We make our way through the small plate loaded with the shiny green vegetable until there’s just a little bit left.
“Have some more,” NE says.
“You have some more!” I say back, pointing a fork at her.
We both giggle and take each other’s advice. A lone floret rests on the edge of the plate when a waiter tries to remove it, but I make him pause so I can give it to NE. A smile spreads wide across her face.
Our pasta arrives in two small bowls lined with blue trim. I slide mine toward me, ribbony pappardelle made yellow by the redness of a bolognese-style ragu. I'm careful not to “chow down,” and remember to taste. The silken pasta glides next to the chunky, meaty ragu and slowly my brain begins to stop working again. I have trouble forming sentences. I try not to speak because that means more time I’m not eating. And NE is having the same experience with her Cacio e Pepe, this hand-rolled spaghetti with pecorino and black pepper that’s tangy and creamy at the same time. I taste it and eat it with all manner of impropriety, nibbling the strands of pasta from my fork one by one.

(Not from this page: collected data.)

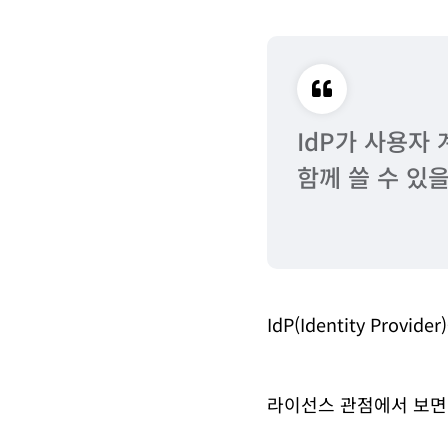
IdP가 사용자
함께 쓸 수 있
IdP(Identity P
라이선스 관점에서 보면 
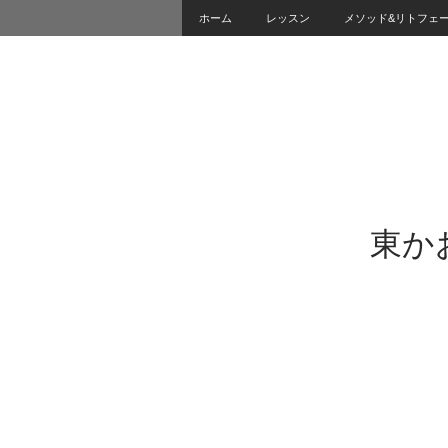
ホーム
レッスン
メソッド&リトフェ
東かおる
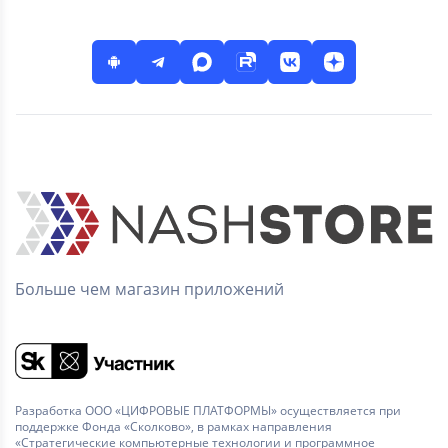
Больше чем магазин приложений
Разработка ООО «ЦИФРОВЫЕ ПЛАТФОРМЫ» осуществляется при
поддержке Фонда «Сколково», в рамках направления
«Стратегические компьютерные технологии и программное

We go back to our own dishes, but NE insists. “Have some more!”
When I hear her say it this time, I realize she is not just saying to keep indulging in Cacio e Pepe. Enjoy, she is saying. Take pleasure! Live! Taste! Be in and of your senses and this moment. The food is so good, she says I start blushing. She wants to marry every man in the restaurant, especially the one who makes the pasta. After a while we stop speaking altogether and just look at each other and shake our heads. We both feel a little drunk, despite having only water to drink. This food euphoria is something new, a buzz not unlike a strong glass of wine. The pleasures of good food shared with a friend extend beyond the stomach. We are tasting joy, and in good company.